Thursday, November 26, 2009

Our Seven Wonders: Truly Thankful, Truly Blessed

Fallon Paige

Harrison Scott

Alyssa Jean

Ty Gabriel

Bailey Orrin

Gabrielle Marrae

Griffin Alan Kent

Sunday, November 22, 2009

Meet Mr. B

Today, Bailey came to our house to live full-time, capping three months of transitioning that included several drives to Winthrop where he lived with his foster family.

The state requires a transition period, during which we were able to gradually introduce ourselves to him, and him to us. He latched on immediately, began calling us Mumma and Dadda from the start, and has always called our home his own. He came to our house a few times, for overnights. And a couple of weekends.

Because of the ease with which everything has gone, we were able to speed up the transition.

He will have to live with us for six months before we can legally adopt him. A state requirement. But as far as we're concerned, he's ours now.

Corrine served a brunch for everyone - Bailey's foster family and their adopted son, who is Bailey's biological brother. Corrine's parents came, as did her brother and his family. All of our kids - except Ty - were here as well.

The coming days, following Thanksgiving break, will be a process of getting him into a school. We have a meeting with the local school district about the details on Tuesday. His is a peculiar case that needs the assistance of special education in order to meet certain developmental needs. We are treading in unfamiliar waters here. As his new advocates, there are more questions than answers. What does he really need? What should he be getting? How do we ensure that he's not treated just as a source of income for the local school district?

It's an ongoing education for us. But what isn't in life? We're ready to tackle it, that's fir sure.





Thursday, November 5, 2009

The Courage to Write

Corrine had a great idea yesterday. Why not turn our experiences in adoption into a short memoir? From a man's perspective - a father's point of view? Start from about a year ago when we took four weekends of classes together, and finish when B is legally ours, which would be sometime next June (if the current schedule holds.)

I loved the idea. It makes perfect sense, in fact. I'm a writer, a father, a man, and I think I could easily fill a couple hundred pages on the subject.
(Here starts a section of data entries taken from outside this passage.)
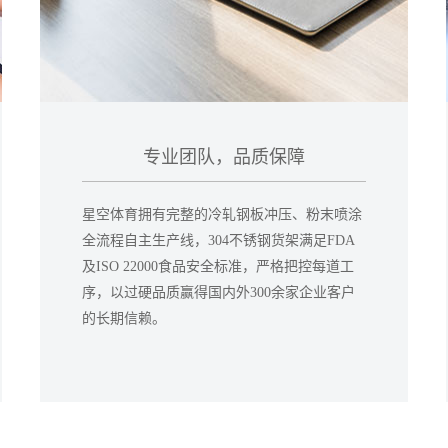
专业团队，品质保障
星空体育拥有完整的冷轧钢板冲压、粉末喷涂
全流程自主生产线，304不锈钢货架满足FDA
及ISO 22000食品安全标准，严格把控每道工
序，以过硬品质赢得国内外300余家企业客户
的长期信赖。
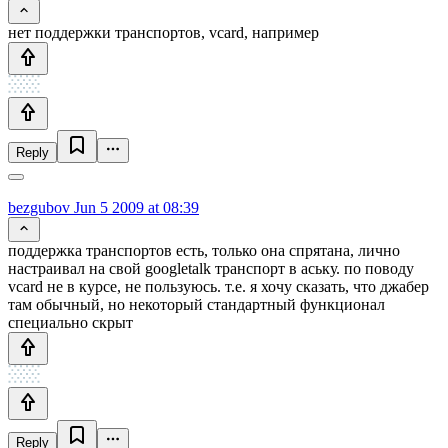
нет поддержки транспортов, vcard, например
Reply
bezgubov
Jun 5 2009 at 08:39
поддержка транспортов есть, только она спрятана, лично
настраивал на свой googletalk транспорт в аську. по поводу
vcard не в курсе, не пользуюсь. т.е. я хочу сказать, что джабер
там обычный, но некоторый стандартный функционал
специально скрыт
Reply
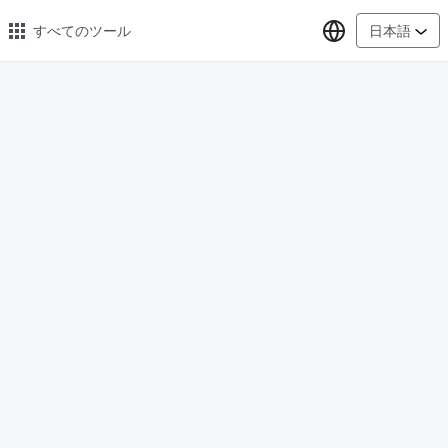
言語の選択
すべてのツール
日本語
🔥 人気のある 🔥
画像の変換
PNG、WEBP、BMP、TIFF、RAW 形式の画像をまとめて JPG に変
換
画像圧縮
オンラインで画像を圧縮、圧縮率は最大 80% まで
ピクセル調整器
安全、無料、簡単に画像サイズを調整し、高品質を保証
指定サイズに画像を圧縮
画像を 20KB、50KB、100KB、200KB またはその他のサイズに圧
縮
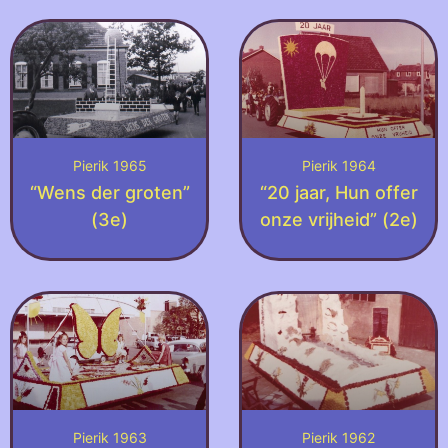
Pierik 1965
Pierik 1964
“Wens der groten”
“20 jaar, Hun offer
(3e)
onze vrijheid” (2e)
Pierik 1963
Pierik 1962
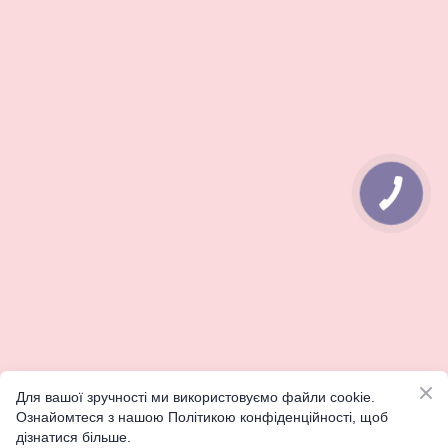
КНОПКА
ЗВ'ЯЗКУ
Для вашої зручності ми використовуємо файли cookie.
Ознайомтеся з нашою Політикою конфіденційності, щоб
дізнатися більше.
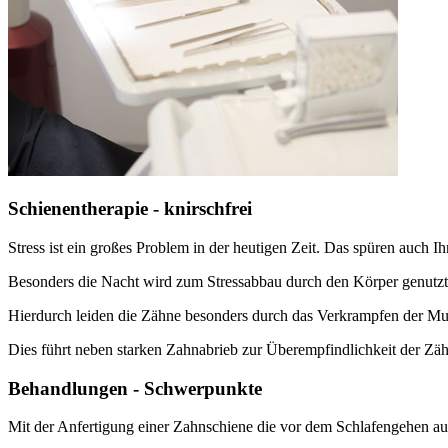
Schienentherapie - knirschfrei
Stress ist ein großes Problem in der heutigen Zeit. Das spüren auch I
Besonders die Nacht wird zum Stressabbau durch den Körper genutzt
Hierdurch leiden die Zähne besonders durch das Verkrampfen der M
Dies führt neben starken Zahnabrieb zur Überempfindlichkeit der Zä
Behandlungen - Schwerpunkte
Mit der Anfertigung einer Zahnschiene die vor dem Schlafengehen auf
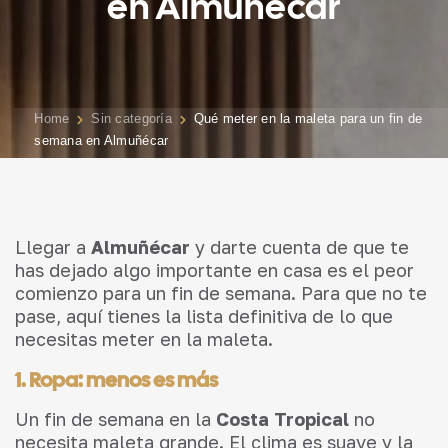
en Almuñécar
Home
Sin categoría
Qué meter en la maleta para un fin de
semana en Almuñécar
Llegar a
Almuñécar
y darte cuenta de que te
has dejado algo importante en casa es el peor
comienzo para un fin de semana. Para que no te
pase, aquí tienes la lista definitiva de lo que
necesitas meter en la maleta.
1. Ropa: menos es más
Un fin de semana en la
Costa Tropical
no
necesita maleta grande. El clima es suave y la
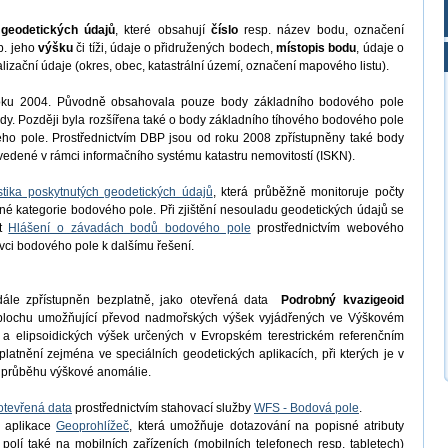
u
geodetických údajů
, které obsahují
číslo
resp. název bodu, označení
p. jeho
výšku
či tíži, údaje o přidružených bodech,
místopis bodu
, údaje o
alizační údaje (okres, obec, katastrální území, označení mapového listu).
roku 2004. Původně obsahovala pouze body základního bodového pole
y. Později byla rozšířena také o body základního tíhového bodového pole
o pole. Prostřednictvím DBP jsou od roku 2008 zpřístupněny také body
dené v rámci informačního systému katastru nemovitostí (ISKN).
istika poskytnutých geodetických údajů
, která průběžně monitoruje počty
né kategorie bodového pole. Při zjištění nesouladu geodetických údajů se
it
Hlášení o závadách bodů bodového pole
prostřednictvím webového
ávci bodového pole k dalšímu řešení.
ále zpřístupněn bezplatně, jako otevřená data
Podrobný kvazigeoid
 plochu umožňující převod nadmořských výšek vyjádřených ve Výškovém
a elipsoidických výšek určených v Evropském terestrickém referenčním
tnění zejména ve speciálních geodetických aplikacích, při kterých je v
t průběhu výškové anomálie.
otevřená data
prostřednictvím stahovací služby
WFS - Bodová pole
.
 aplikace
Geoprohlížeč
, která umožňuje dotazování na popisné atributy
lí také na mobilních zařízeních (mobilních telefonech resp. tabletech)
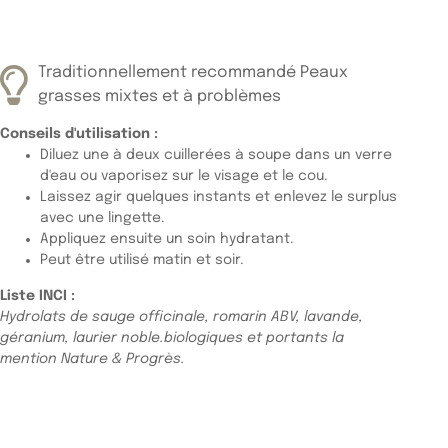
Traditionnellement recommandé Peaux
grasses mixtes et à problèmes
Conseils d'utilisation :
Diluez une à deux cuillerées à soupe dans un verre
d'eau ou vaporisez sur le visage et le cou.
Laissez agir quelques instants et enlevez le surplus
avec une lingette.
Appliquez ensuite un soin hydratant.
Peut être utilisé matin et soir.
Liste INCI :
Hydrolats de sauge officinale, romarin ABV, lavande,
géranium, laurier noble.biologiques et portants la
mention Nature & Progrès.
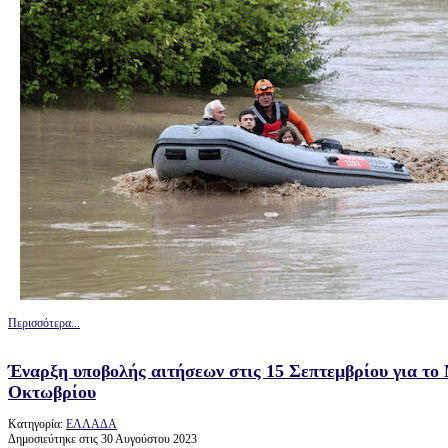
Περισσότερα...
Έναρξη υποβολής αιτήσεων στις 15 Σεπτεμβρίου για το
Οκτωβρίου
Κατηγορία:
ΕΛΛΑΔΑ
Δημοσιεύτηκε στις 30 Αυγούστου 2023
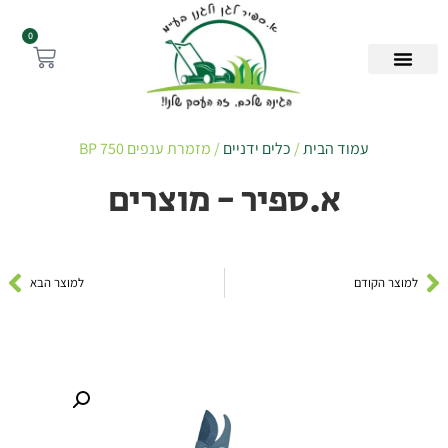
0
עמוד הבית
/
כלים ידניים
/ מזמרת ענפים BP 750
א.ספיר - מוצרים
למוצר הקודם
למוצר הבא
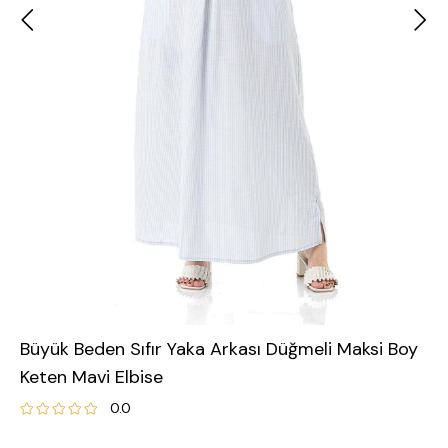
Büyük Beden Sıfır Yaka Arkası Düğmeli Maksi Boy
Keten Mavi Elbise
0.0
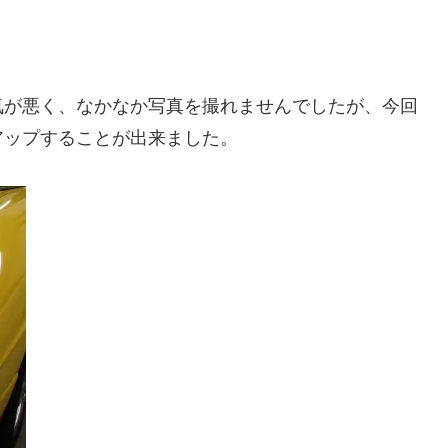
気が悪く、なかなか写真を撮れませんでしたが、今回
アップすることが出来ました。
I think people would read it, too.

Now, before you spew coffee through your noses this morning, please understand the motivation is NOT to profit off the adoption of our son. If you're a writer reading this, you're smiling. Because you know only about a half a percent of writers actually make money from their writing.

This is not a get-rich-quick scheme, Alice.

Corrine's argument (I was skeptical at first) went something like this: "Do you know how rich we could get off this!?!?"

She's a hustler, that girl of mine. Always checking the angles.

Actually, what she said was that a story about the adoption of a child, from a man's point of view, would be a welcomed change. People associate adoption with women, I guess. Or with sentimentality. Or with things like feelings and emotions. You know, stuff guys don't really have?

And God knows men are not sentimental creatures. Well, unless we're watching Brian's Song or Field of Dreams or The Natural.

I, on the other hand, am a well of emotion. A veritable spring of gushing sentiment. I can cry on cue, almost.

So, I agreed with her. A little memoir about my feelings and experiences with adoption. I've started scribbling notes. Some ideas about theme. It can't be just a chronology of events. That would be boring. There has to be a thread through it. What would it be? Well, I can't determine that now. It will expose itself in due time.

And as I sat jotting initial thoughts down, pieces of my life started creeping into it. Things not specifically associated with the adoption itself. Things about being a father, about having a father. Some funny anecdotes of my childhood. And poignant scenes, too, like when Fallon was first born.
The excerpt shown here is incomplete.